In 1906, San Francisco was rocked by an earthquake, then nearly destroyed by fires which burned most of the financial district, downtown, civic center, and south of Market areas to the ground.
Over the course of the next six years, San Francisco rose from the ashes, building new land out of the debris — now known as the Marina or Cow Hollow — and were ready to face the world victorious in 1915. On February 20th, hosted on grounds created from earthquake rubble, the Panama Pacific Expedition opened to celebrate not only the rise of the city, but the completion of the Panama Canal.
The Pan-Pacific Exposition, as it came to be called, was a triumph of temporary design, with gardens and fountains and massive classically-inspired buildings rising on the waterfront. The magnificent centerpiece of the exposition was known as the “Tower of Jewels” which glittered over the crowds from a height of 435 feet. Exhibits included all manner of arts and technology, from a telephone that could call New York City and a historic steam locomotive from the city’s early days of rail, to a model of the Panama Canal.

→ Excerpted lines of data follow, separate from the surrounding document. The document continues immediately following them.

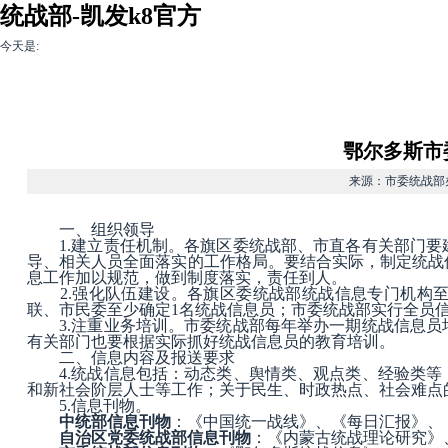
统战部-凯发k8官方
今天是:
凯发k8官方-凯发
多党合作
民族宗教
非公有制经济
k8官方旗舰厅
鄂尔多斯市
来源：市委统战部办公室
一、组织领导
1.
建立责任机制
。各旗区委统战部、市直各有关部门要
导、相关人员全面落实的工作格局。要结合实际，制定统战
息工作加以规范，做到制度落实，责任到人。
2.
强化队伍建设
。各旗区委统战部统战信息专门机构
联、市民委至少确定
1
名统战信息员；市委统战部实行全员
3.
注重业务培训
。市委统战部每年举办一期统战信息员
有关部门也要根据实际抓好统战信息员的教育培训。
二、信息内容及报送要求
4.
统战信息包括
：动态类、舆情类、观点类、经验类等
和新社会阶层人士等工作；关于民生、时政热点、社会难点
5.
信息刊物
。
中统部信息刊物
：《中国统一战线》、《每日汇报》、
自治区党委统战部信息刊物
：《内蒙古统战理论研究》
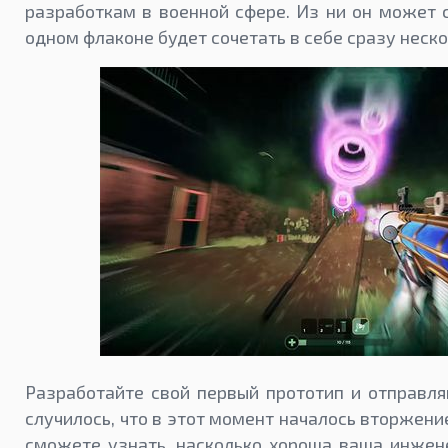
разработкам в военной сфере. Из ни он может 
одном флаконе будет сочетать в себе сразу неско
Разработайте свой первый прототип и отправля
случилось, что в этот момент началось вторжение
сможете узнать, насколько хороша ваша инжен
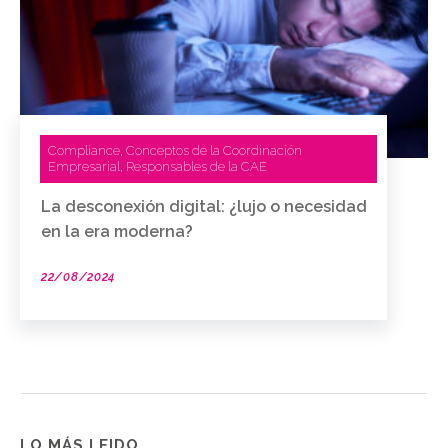
Compliance
Conceptos de la Coordinación
,
Empresarial
Responsables de la CAE
,
La desconexión digital: ¿lujo o necesidad
en la era moderna?
22/08/2024
LO MÁS LEIDO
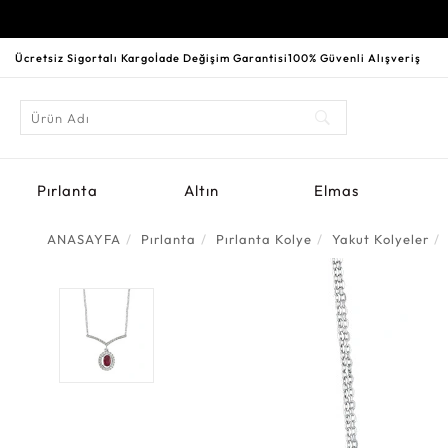
Ücretsiz Sigortalı Kargo
İade Değişim Garantisi
100% Güvenli Alışveriş
Pırlanta
Altın
Elmas
ANASAYFA
Pırlanta
Pırlanta Kolye
Yakut Kolyeler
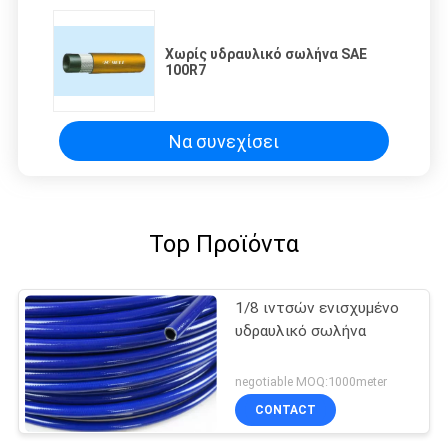
Χωρίς υδραυλικό σωλήνα SAE
100R7
Να συνεχίσει
Top Προϊόντα
1/8 ιντσών ενισχυμένο
υδραυλικό σωλήνα
negotiable MOQ:1000meter
CONTACT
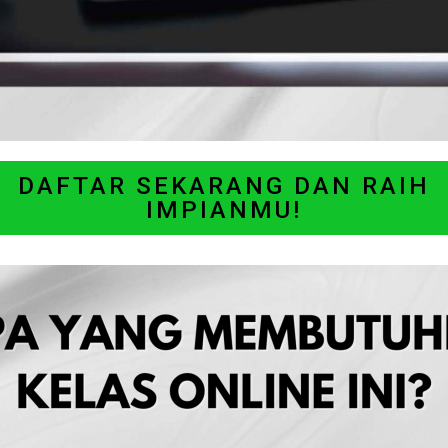
DAFTAR SEKARANG DAN RAIH
IMPIANMU!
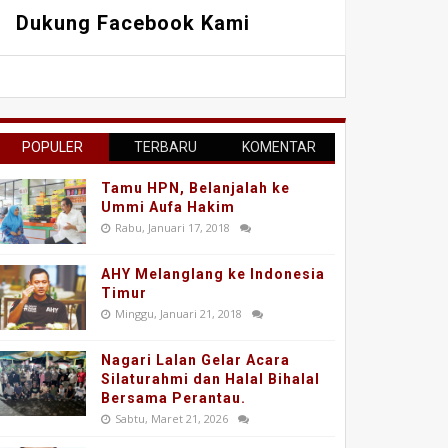
Dukung Facebook Kami
POPULER
TERBARU
KOMENTAR
Tamu HPN, Belanjalah ke
Ummi Aufa Hakim
Rabu, Januari 17, 2018
AHY Melanglang ke Indonesia
Timur
Minggu, Januari 21, 2018
Nagari Lalan Gelar Acara
Silaturahmi dan Halal Bihalal
Bersama Perantau.
Sabtu, Maret 21, 2026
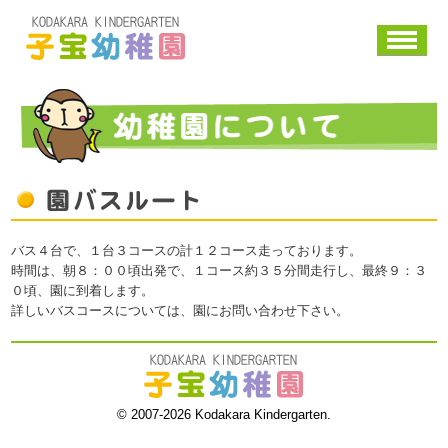
子宝幼稚園
幼稚園について
園バスルート
バス４台で、１台３コースの計１２コース走っております。
時間は、朝８：００頃出発で、１コース約３５分間走行し、最終９：３
０頃、園に到着します。
詳しいバスコースについては、園にお問い合わせ下さい。
子宝幼稚園
© 2007-2026 Kodakara Kindergarten.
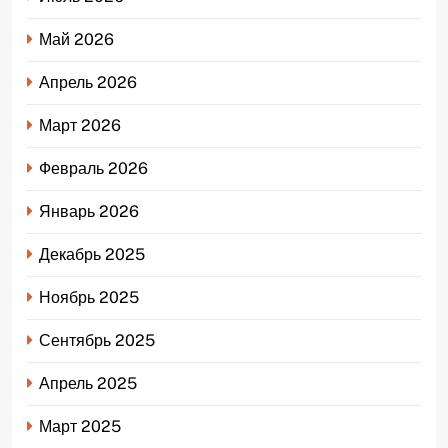
Май 2026
Апрель 2026
Март 2026
Февраль 2026
Январь 2026
Декабрь 2025
Ноябрь 2025
Сентябрь 2025
Апрель 2025
Март 2025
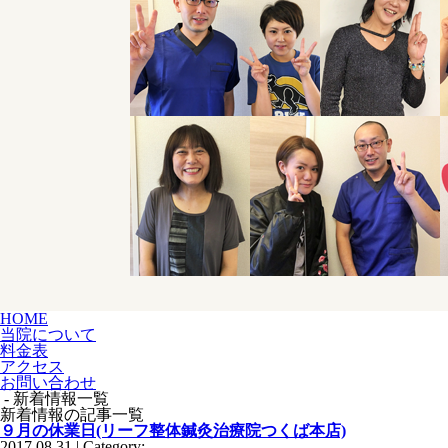
HOME
当院について
料金表
アクセス
お問い合わせ
- 新着情報一覧
新着情報の記事一覧
９月の休業日(リーフ整体鍼灸治療院つくば本店)
2017.08.31 | Category:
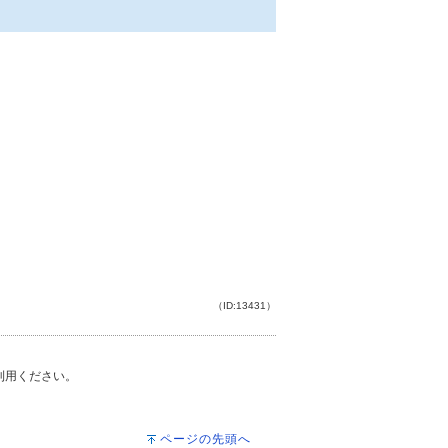
（ID:13431）
ご利用ください。
ページの先頭へ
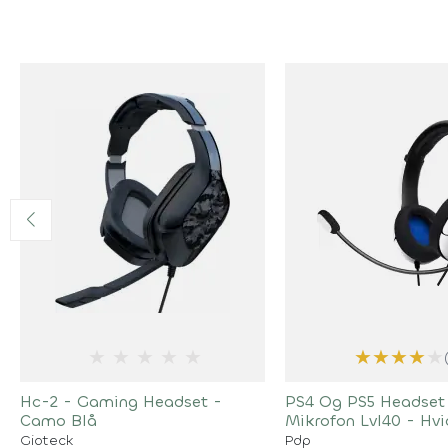
★
★
★
★
★
★
★
★
★
★
Hc-2 - Gaming Headset -
PS4 Og PS5 Headset
Camo Blå
Mikrofon Lvl40 - Hvi
Gioteck
Pdp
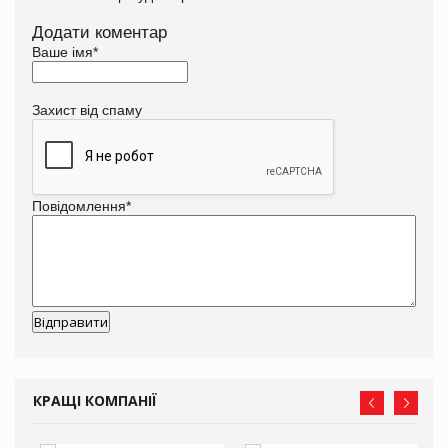
Додати коментар
Ваше імя
*
Захист від спаму
Повідомлення
*
КРАЩІ КОМПАНІЇ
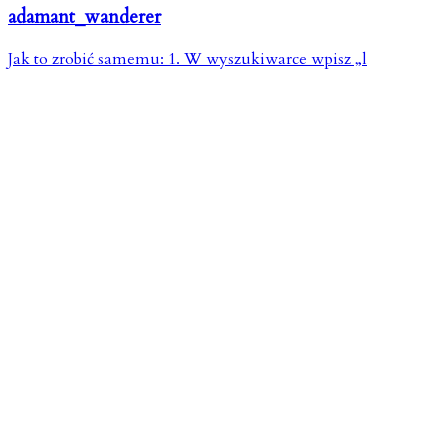
adamant_wanderer
Jak to zrobić samemu: 1. W wyszukiwarce wpisz „l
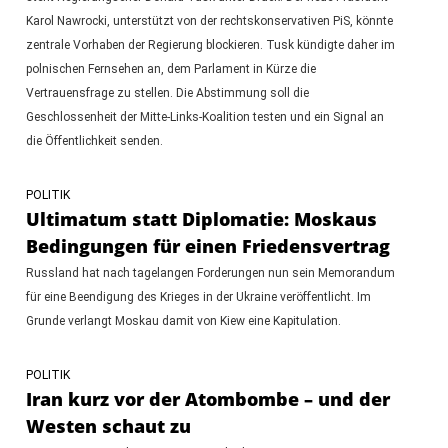
Karol Nawrocki, unterstützt von der rechtskonservativen PiS, könnte
zentrale Vorhaben der Regierung blockieren. Tusk kündigte daher im
polnischen Fernsehen an, dem Parlament in Kürze die
Vertrauensfrage zu stellen. Die Abstimmung soll die
Geschlossenheit der Mitte-Links-Koalition testen und ein Signal an
die Öffentlichkeit senden.
POLITIK
Ultimatum statt Diplomatie: Moskaus
Bedingungen für einen Friedensvertrag
Russland hat nach tagelangen Forderungen nun sein Memorandum
für eine Beendigung des Krieges in der Ukraine veröffentlicht. Im
Grunde verlangt Moskau damit von Kiew eine Kapitulation.
POLITIK
Iran kurz vor der Atombombe – und der
Westen schaut zu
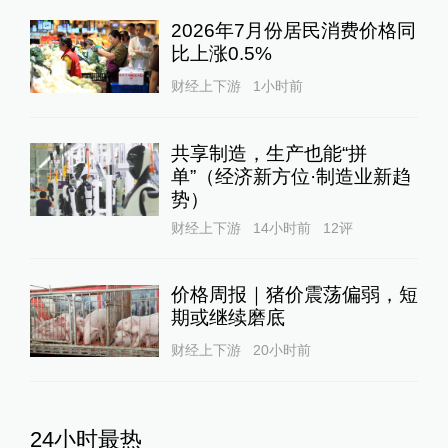
2026年7月份居民消费价格同
比上涨0.5%
财经上下游
1小时前
共享制造，生产也能“拼
单”（经济新方位·制造业新趋
势）
财经上下游
14小时前
12
评
价格周报｜猪价震荡偏弱，短
期或继续磨底
财经上下游
20小时前
24小时最热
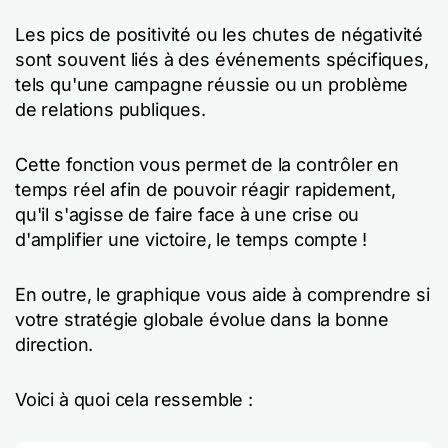
Les pics de positivité ou les chutes de négativité
sont souvent liés à des événements spécifiques,
tels qu'une campagne réussie ou un problème
de relations publiques.
Cette fonction vous permet de la contrôler en
temps réel afin de pouvoir réagir rapidement,
qu'il s'agisse de faire face à une crise ou
d'amplifier une victoire, le temps compte !
En outre, le graphique vous aide à comprendre si
votre stratégie globale évolue dans la bonne
direction.
Voici à quoi cela ressemble :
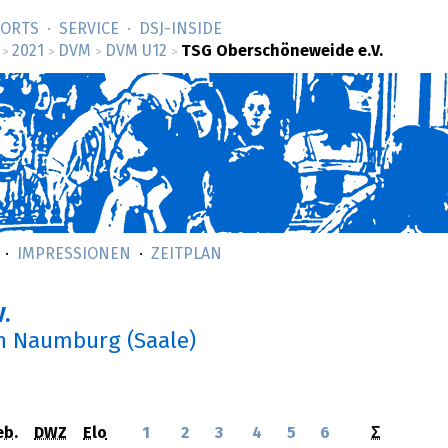
SORTS
SERVICE
DSJ-­INSIDE
2021
DVM
DVM U12
TSG Oberschöneweide e.V.
>
>
>
>
IMPRESSIONEN
ZEITPLAN
.
n Naumburg (Saale)
eb.
DWZ
Elo
1
2
3
4
5
6
Σ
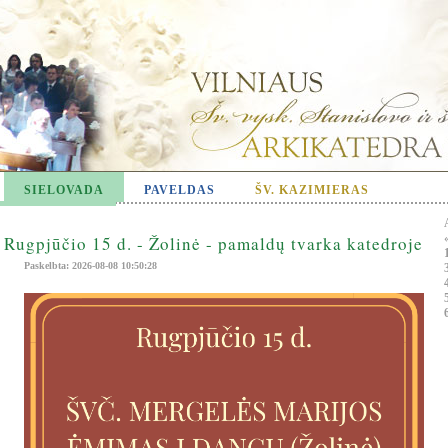
SIELOVADA
PAVELDAS
ŠV. KAZIMIERAS
Rugpjūčio 15 d. - Žolinė - pamaldų tvarka katedroje
Paskelbta: 2026-08-08 10:50:28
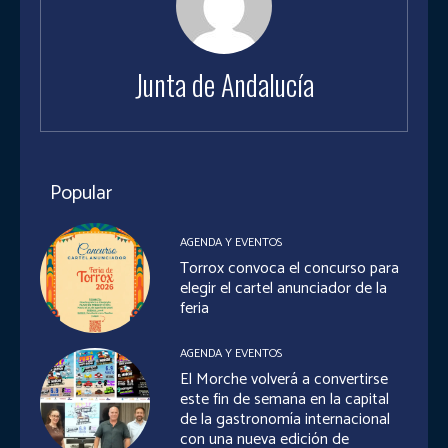
Junta de Andalucía
Popular
AGENDA Y EVENTOS
Torrox convoca el concurso para
elegir el cartel anunciador de la
feria
AGENDA Y EVENTOS
El Morche volverá a convertirse
este fin de semana en la capital
de la gastronomía internacional
con una nueva edición de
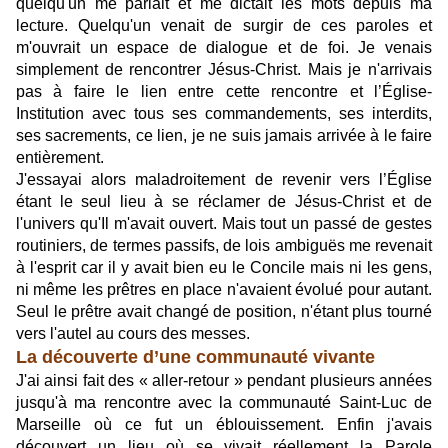
quelqu'un me parlait et me dictait les mots depuis ma
lecture. Quelqu'un venait de surgir de ces paroles et
m'ouvrait un espace de dialogue et de foi. Je venais
simplement de rencontrer Jésus-Christ. Mais je n'arrivais
pas à faire le lien entre cette rencontre et l’Église-
Institution avec tous ses commandements, ses interdits,
ses sacrements, ce lien, je ne suis jamais arrivée à le faire
entièrement.
J'essayai alors maladroitement de revenir vers l’Église
étant le seul lieu à se réclamer de Jésus-Christ et de
l'univers qu'Il m'avait ouvert. Mais tout un passé de gestes
routiniers, de termes passifs, de lois ambiguës me revenait
à l'esprit car il y avait bien eu le Concile mais ni les gens,
ni même les prêtres en place n'avaient évolué pour autant.
Seul le prêtre avait changé de position, n'étant plus tourné
vers l'autel au cours des messes.
La découverte d’une communauté vivante
J'ai ainsi fait des « aller-retour » pendant plusieurs années
jusqu'à ma rencontre avec la communauté Saint-Luc de
Marseille où ce fut un éblouissement. Enfin j'avais
découvert un lieu où se vivait réellement la Parole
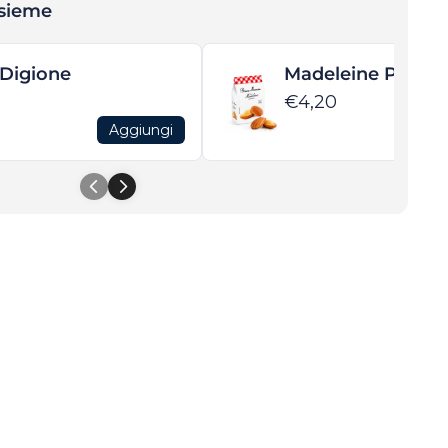
nsieme
 Digione
Madeleine Puro B
€4,20
Aggiungi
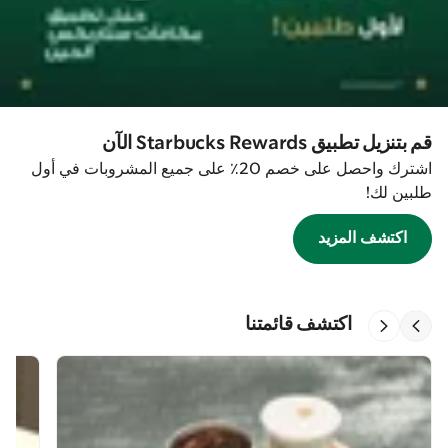
قم بتنزيل تطبيق Starbucks Rewards الآن
اشترك واحصل على خصم 20٪ على جميع المشروبات في أول
طلبين لك!
اكتشف المزيد
اكتشف قائمتنا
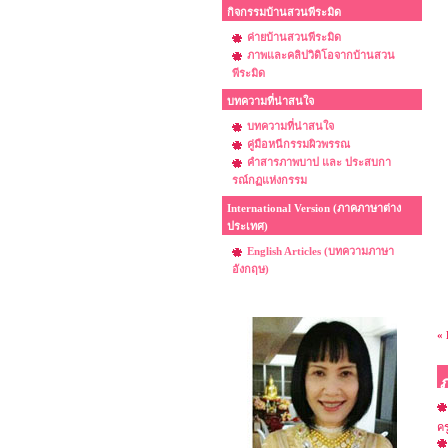
กิจกรรมบ้านสวนพีระมิด
ค่ายบ้านสวนพีระมิด
ภาพและคลิปวิดิโอจากบ้านสวน
พีระมิด
บทความที่น่าสนใจ
บทความที่น่าสนใจ
คู่มือหนีกรรมผิวพรรณ
คำสารภาพบาป และ ประสบกา
รณ์กฏแห่งกรรม
International Version (ภาคภาษาต่าง
ประเทศ)
English Articles (บทความภาษา
อังกฤษ)
« 
คร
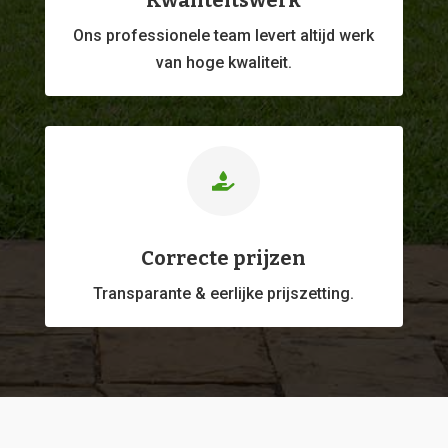
Kwaliteitswerk
Ons professionele
team levert altijd werk
van hoge kwaliteit.

Correcte prijzen
Transparante & eerlijke prijszetting.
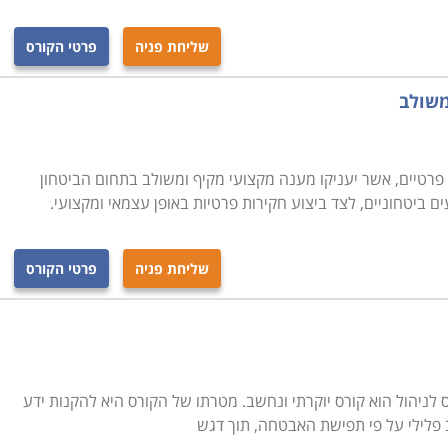
מדים כל יסודות החקירה, לרבות הטכנולוגיה והפסיכולוגיה
שליחת פניה
פרטי הקורס
אוריה מתבצעים מקרי חקירה לדוגמה בם נדרשים הסטודנטים
 לצורך לימוד
.
משולב
ם פרטיים, אשר יעניקו מענה מקצועי מקיף ומשולב בתחום הביטחון
ים ביטחוניים, לצד ביצוע חקירות פרטיות באופן עצמאי ומקצועי.
שליחת פניה
פרטי הקורס
לניהול הוא קורס יוקרתי ונחשב. מטרתו של הקורס היא להקנות ידע
ב פלילי על פי תפישת האבטחה, תוך דגש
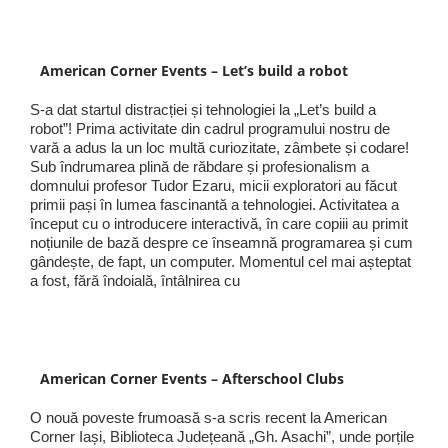
American Corner Events – Let’s build a robot
S-a dat startul distracției și tehnologiei la „Let’s build a
robot”! Prima activitate din cadrul programului nostru de
vară a adus la un loc multă curiozitate, zâmbete și codare!
Sub îndrumarea plină de răbdare și profesionalism a
domnului profesor Tudor Ezaru, micii exploratori au făcut
primii pași în lumea fascinantă a tehnologiei. Activitatea a
început cu o introducere interactivă, în care copiii au primit
noțiunile de bază despre ce înseamnă programarea și cum
gândește, de fapt, un computer. Momentul cel mai așteptat
a fost, fără îndoială, întâlnirea cu
American Corner Events – Afterschool Clubs
O nouă poveste frumoasă s-a scris recent la American
Corner Iași, Biblioteca Județeană „Gh. Asachi”, unde porțile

Of the glittering city that was built for the great fair, only one building remains in San Francisco: Bernard Maybeck’s classically-inspired Palace of Fine Arts. Although saved from the destruction of the rest of the fair, the building as we see it now is not the same one that stood here in 1915. The original building was constructed using temporary materials and techniques, only designed to last the duration of the fair. In 1964, the entire structure was rebuilt.
Other buildings were rescued and removed to other cities, and a few exist to this day with new lives elsewhere. Today, in the reflecting ponds where ladies once performed synchronized swimming, swans, ducks, and turtles now reign.